Birincisi etnik ayrımcılık yapan PKK Terör Örgütü, ikincisi ise ülkemizde siyasal İslam çerçevesinde faaliyet gösteren FETÖ Terör Örgütüdür. Her iki yapılanma da laik ve demokratik Türkiye Cumhuriyeti’ne karşı faaliyetlerini yürütmektedir. Her iki bölücü faaliyeti inceleyecek olursak Büyük Ortadoğu Projesi (BOP) ve Yeşil Kuşak Projelerinin tetikçiliğini yapan ve dış destek bulan yapılanmalar olduğunu görürüz.
Peki nasıl oluyor da Atlantik ötesi bir program, bizim yaşam tarzımızı da belirleyecek şekilde milletimiz adına kararlar alıyor. Ülkemizi kafasına göre bölüyor ve daha da vahimi bunların ülkemizde faaliyet gösterebilmeleri için devletin bütün güvenlik bariyerleri körleştirilip yolları açılıyor.
BOP - Büyük Ortadoğu Projesinin mimarı olan ABD senatörü Zbigniew Brzezinski, Almanya doğumlu olup neo-Nazi politikalarını iyi incelemiş bir Nevada senatörüdür. 1975 yılında Jimmy Carter’in diş politika uzmanı olarak görev yapmıştır.
Bu politikalar, 1978 yılında ABD Parlamentosunda kabul edildikten sonra uygulamaya konulmuştur.
Afrika, Ortadoğu, Balkanlar, Kafkaslar ve Orta Asya’da onlarca devletin yapısının değiştirilmesini içeren projenin Türkiye ayağı FETÖ olmuştur.
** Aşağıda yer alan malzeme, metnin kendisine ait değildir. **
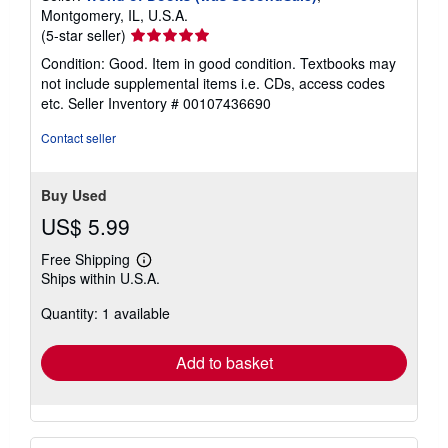
Montgomery, IL, U.S.A.
Seller
(5-star seller)
rating
Condition: Good. Item in good condition. Textbooks may
5
not include supplemental items i.e. CDs, access codes
out
etc.
Seller Inventory # 00107436690
of
5
Contact seller
stars
Buy Used
US$ 5.99
Free Shipping
Learn
Ships within U.S.A.
more
about
Quantity: 1 available
shipping
rates
Add to basket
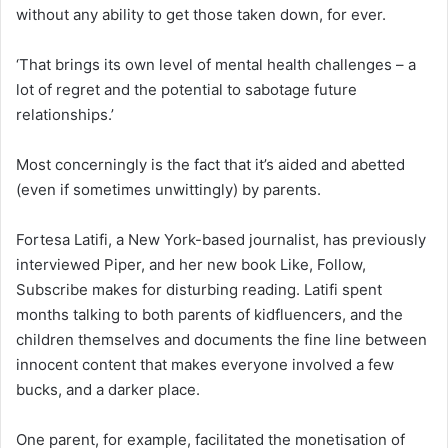
without any ability to get those taken down, for ever.
‘That brings its own level of mental health challenges – a
lot of regret and the potential to sabotage future
relationships.’
Most concerningly is the fact that it’s aided and abetted
(even if sometimes unwittingly) by parents.
Fortesa Latifi, a New York-based journalist, has previously
interviewed Piper, and her new book Like, Follow,
Subscribe makes for disturbing reading. Latifi spent
months talking to both parents of kidfluencers, and the
children themselves and documents the fine line between
innocent content that makes everyone involved a few
bucks, and a darker place.
One parent, for example, facilitated the monetisation of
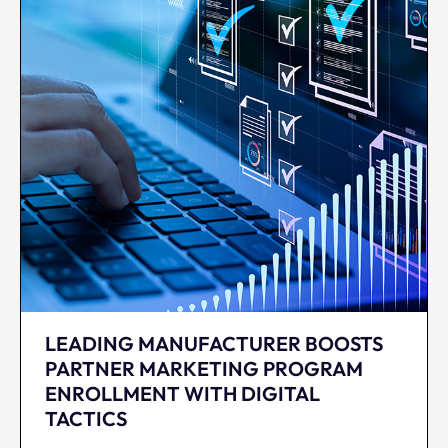
LEADING MANUFACTURER BOOSTS
PARTNER MARKETING PROGRAM
ENROLLMENT WITH DIGITAL
TACTICS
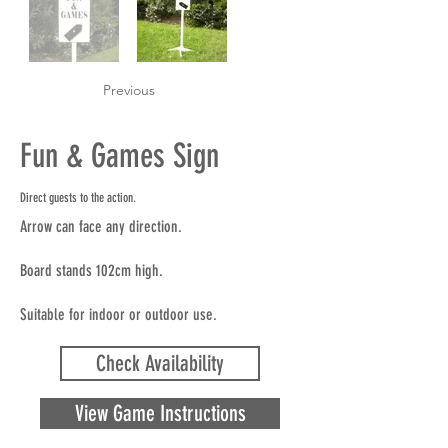
Previous
Fun & Games Sign
Direct guests to the action.
Arrow can face any direction.
Board stands 102cm high.
Suitable for indoor or outdoor use.
Check Availability
View Game Instructions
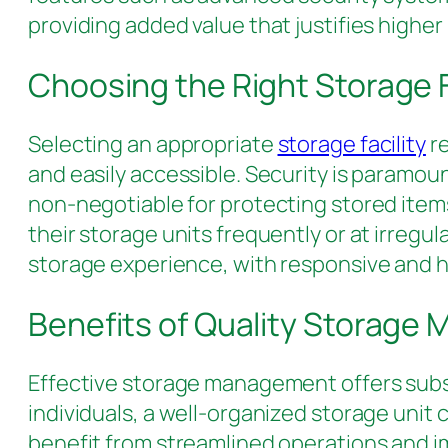
providing added value that justifies higher 
Choosing the Right Storage F
Selecting an appropriate
storage facility
re
and easily accessible. Security is paramou
non-negotiable for protecting stored items
their storage units frequently or at irregu
storage experience, with responsive and hel
Benefits of Quality Storag
Effective storage management offers substa
individuals, a well-organized storage uni
benefit from streamlined operations and i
1980 öncesi ABD’nin tepe tepe kullandığı siyasal İslamcıların yeni misyonu BOP’a ve Yeşil Kuşak Projesine hizmet etmekti. Siyasal İslamcıların artık yeni bir misyonu vardı. Projeyi Brzezinsky yazmış, ABD emperyalizmi uygulamaya koymuştu.
Bu çerçevede yıllar süren siyasal İslam’a maalesef bilmeyerek Türk Milliyetçi çevreler de destek vermiştir. Zira Türk-İslam sentezini savunan Türk Milliyetçileri, İslam paydaşında buluştukları bu bölücü yapıya dokunmamışlar ve ülkedeki bölücü faaliyetleri bir vesile ile görmezden gelinerek yol açılmıştır.
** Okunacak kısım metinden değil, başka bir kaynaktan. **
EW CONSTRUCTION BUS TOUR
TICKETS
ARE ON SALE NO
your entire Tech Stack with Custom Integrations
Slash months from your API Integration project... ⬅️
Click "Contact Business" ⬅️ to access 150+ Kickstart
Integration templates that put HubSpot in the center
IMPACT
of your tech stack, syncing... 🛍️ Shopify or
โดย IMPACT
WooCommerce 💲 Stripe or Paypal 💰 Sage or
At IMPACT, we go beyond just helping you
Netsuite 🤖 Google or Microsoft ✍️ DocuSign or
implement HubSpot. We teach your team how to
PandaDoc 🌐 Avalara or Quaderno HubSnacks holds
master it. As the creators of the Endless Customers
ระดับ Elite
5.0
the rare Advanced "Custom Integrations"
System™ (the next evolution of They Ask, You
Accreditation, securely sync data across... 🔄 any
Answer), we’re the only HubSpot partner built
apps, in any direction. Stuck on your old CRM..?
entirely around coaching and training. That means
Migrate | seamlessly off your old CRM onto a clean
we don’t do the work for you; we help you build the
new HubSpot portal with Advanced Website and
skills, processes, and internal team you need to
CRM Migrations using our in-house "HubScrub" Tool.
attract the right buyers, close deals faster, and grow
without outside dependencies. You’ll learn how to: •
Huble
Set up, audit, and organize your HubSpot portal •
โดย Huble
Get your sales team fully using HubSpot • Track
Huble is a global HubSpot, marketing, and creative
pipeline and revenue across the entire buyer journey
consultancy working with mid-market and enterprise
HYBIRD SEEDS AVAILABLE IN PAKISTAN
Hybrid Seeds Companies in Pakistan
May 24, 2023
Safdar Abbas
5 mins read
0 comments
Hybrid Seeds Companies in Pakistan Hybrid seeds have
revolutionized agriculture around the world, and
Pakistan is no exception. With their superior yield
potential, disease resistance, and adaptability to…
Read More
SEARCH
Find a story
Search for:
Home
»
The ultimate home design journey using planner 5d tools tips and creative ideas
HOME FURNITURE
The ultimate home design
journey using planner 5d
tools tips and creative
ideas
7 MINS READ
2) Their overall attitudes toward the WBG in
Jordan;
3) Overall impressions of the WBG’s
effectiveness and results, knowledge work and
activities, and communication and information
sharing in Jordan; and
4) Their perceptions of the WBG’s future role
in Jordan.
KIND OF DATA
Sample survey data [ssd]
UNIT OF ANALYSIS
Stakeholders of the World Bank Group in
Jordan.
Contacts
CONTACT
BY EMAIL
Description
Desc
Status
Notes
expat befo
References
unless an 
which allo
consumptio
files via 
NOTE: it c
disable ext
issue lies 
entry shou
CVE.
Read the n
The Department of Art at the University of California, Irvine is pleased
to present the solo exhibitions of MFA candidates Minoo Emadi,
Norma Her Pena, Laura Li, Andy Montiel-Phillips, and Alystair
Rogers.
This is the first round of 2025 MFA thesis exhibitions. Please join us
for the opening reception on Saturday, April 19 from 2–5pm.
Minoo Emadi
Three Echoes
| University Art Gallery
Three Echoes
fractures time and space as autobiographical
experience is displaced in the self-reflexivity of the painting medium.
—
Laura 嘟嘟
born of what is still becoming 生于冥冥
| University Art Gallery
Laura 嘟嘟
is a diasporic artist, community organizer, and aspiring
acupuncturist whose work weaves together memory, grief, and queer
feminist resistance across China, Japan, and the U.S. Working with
12 Eylül darbesi sonrası uygun iklim hazırlanarak okullar açılmış, kadroları yetiştirilmeye başlanmıştır. Türkiye’de devleti koordine etmeye yönelik faaliyetlerine hız veren ABD destekli bu hain örgüt, 2016 yılının 15 Temmuz’una kadar ülkedeki bütün yıkım politikalarının merkezinde olmuştur.
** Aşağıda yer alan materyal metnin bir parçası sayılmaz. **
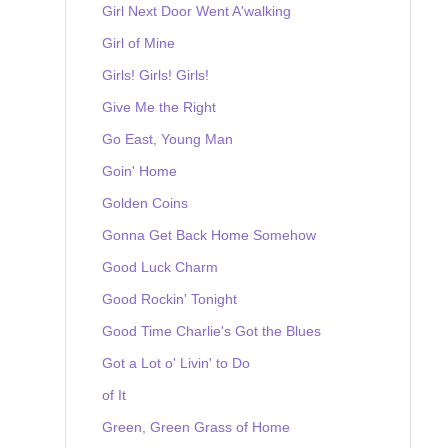
Girl Next Door Went A'walking
Girl of Mine
Girls! Girls! Girls!
Give Me the Right
Go East, Young Man
Goin' Home
Golden Coins
Gonna Get Back Home Somehow
Good Luck Charm
Good Rockin' Tonight
Good Time Charlie's Got the Blues
Got a Lot o' Livin' to Do
of It
Green, Green Grass of Home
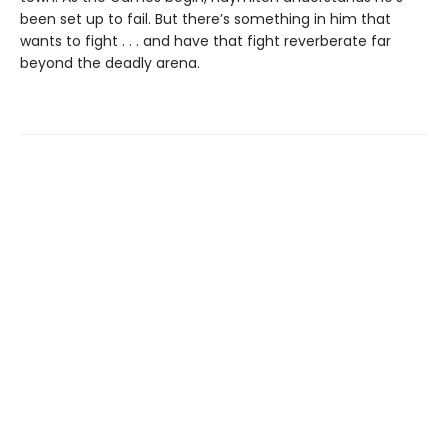
been set up to fail. But there’s something in him that
wants to fight . . . and have that fight reverberate far
beyond the deadly arena.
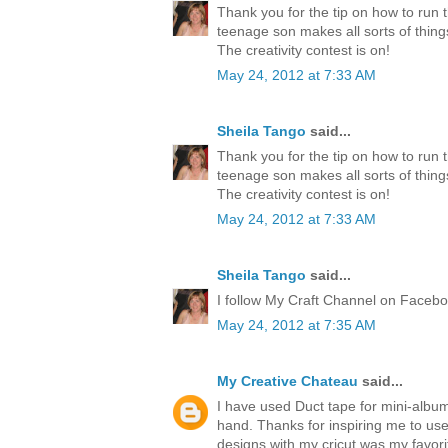
Thank you for the tip on how to run 
teenage son makes all sorts of thing
The creativity contest is on!
May 24, 2012 at 7:33 AM
Sheila Tango
said...
Thank you for the tip on how to run 
teenage son makes all sorts of thing
The creativity contest is on!
May 24, 2012 at 7:33 AM
Sheila Tango
said...
I follow My Craft Channel on Faceboo
May 24, 2012 at 7:35 AM
My Creative Chateau
said...
I have used Duct tape for mini-albu
hand. Thanks for inspiring me to us
designs with my cricut was my favori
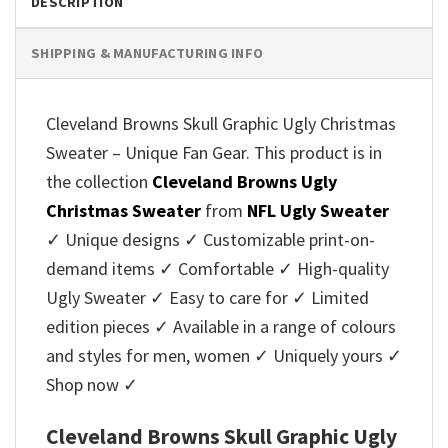
DESCRIPTION
SHIPPING & MANUFACTURING INFO
Cleveland Browns Skull Graphic Ugly Christmas
Sweater – Unique Fan Gear. This product is in
the collection
Cleveland Browns Ugly
Christmas Sweater
from
NFL Ugly Sweater
✓ Unique designs ✓ Customizable print-on-
demand items ✓ Comfortable ✓ High-quality
Ugly Sweater ✓ Easy to care for ✓ Limited
edition pieces ✓ Available in a range of colours
and styles for men, women ✓ Uniquely yours ✓
Shop now ✓
Cleveland Browns Skull Graphic Ugly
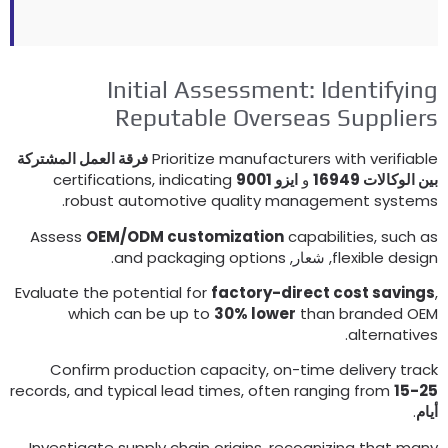
Initial Assessment
:
Identifyin
Reputable Overseas Supplier
فرقة العمل المشتركة
Prioritize manufacturers with verifiabl
certifications
,
indicating
ايزو 9001
و
بين الوكالات 169
.
robust automotive quality management system
Assess
OEM/ODM customization
capabilities
,
such a
.
and packaging options
, شعار,
flexible desig
Evaluate the potential for
factory-direct cost saving
which can be up to
30%
lower
than branded OE
.
alternative
Confirm production capacity
,
on-time delivery trac
records
,
and typical lead times
,
often ranging from
15-2
.
أيا
Investigate supply chain origins
,
recognizing that man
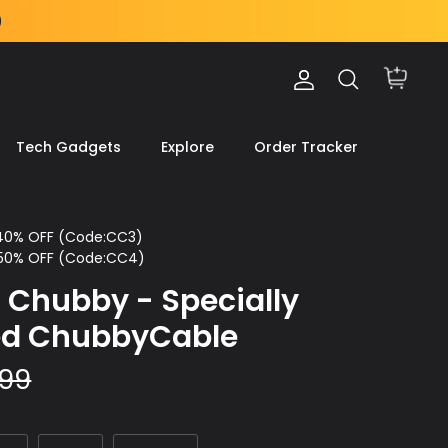
Account
Search
Cart
Tech Gadgets
Explore
Order Tracker
 40% OFF (Code:CC3)
 50% OFF (Code:CC4)
 Chubby - Specially
ed ChubbyCable
.99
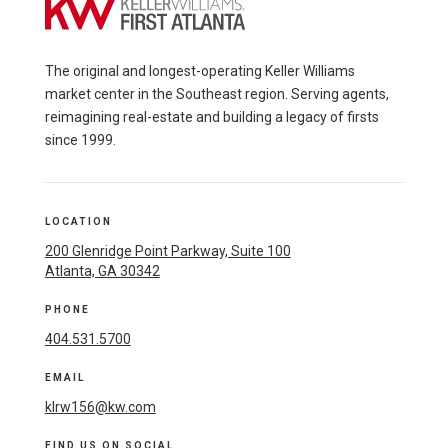
The original and longest-operating Keller Williams
market center in the Southeast region. Serving agents,
reimagining real-estate and building a legacy of firsts
since 1999.
LOCATION
200 Glenridge Point Parkway, Suite 100
Atlanta, GA 30342
PHONE
404.531.5700
EMAIL
klrw156@kw.com
FIND US ON SOCIAL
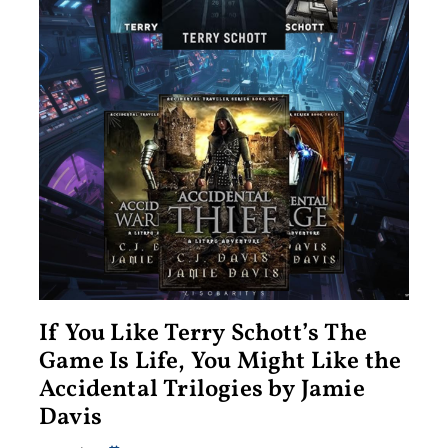
If You Like Terry Schott’s The
Game Is Life, You Might Like the
Accidental Trilogies by Jamie
Davis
FETÖ, büyüme ve genişleme süreci içerisinde NATO’nun desteği ve Türkiye Cumhuriyeti Devleti’nin imkanlarını kullanarak BOP içerisinde bulunan devletlerde faaliyet göstermiş, okullar açmış, ileride bulundukları devletin içerisinde faaliyet gösterecek CIA bağlantılı kadrolar yetiştirmiştir.
Türk Milletinin bu bölgedeki saygınlığını ve nüfusunu kullanarak ABD emperyalizmini yayacak kadrolar kurulmuştur. Bu sürecin Türkiye’ye ve dost ülkelere verdiği zarar, ifade bile edilemez.
Bugün baktığımızda Türkiye’de bu konuda verilen savaşın yanında tehlikeyi gören dost ülkeler, teker teker bu şer yuvalarının kapatılmasını sağlamış, faaliyetlerini yasaklamıştır. Ancak yıllarca Türk Devletinin şemsiyesi altında bu ülkelerde faaliyet gösteren ve örgüte kaynak sağlayan şirketler, halen bölgedeki faaliyetlerini yürütmeye devam etmektedir.
Son günlerde başta Rusya Federasyonu olmak üzere Orta Asya Türk Devletleri’nde bu şirketlerin faaliyetleri mercek altına alınmaktadır.
Rusya Federasyonu’nun bu konudaki dikkati çok önemli olup; önce Kırgızistan ve geçen hafta Azerbaycan’dan da ardı arkasına açıklamalar gelmiştir. Çünkü bu örgüt, yetiştirdikleri devlet insanları vasıtası ile ülkelerin milli birlik ve bağımsızlığını tehdit eder ve milli politikalarını zafiyete uğratır olmuştur.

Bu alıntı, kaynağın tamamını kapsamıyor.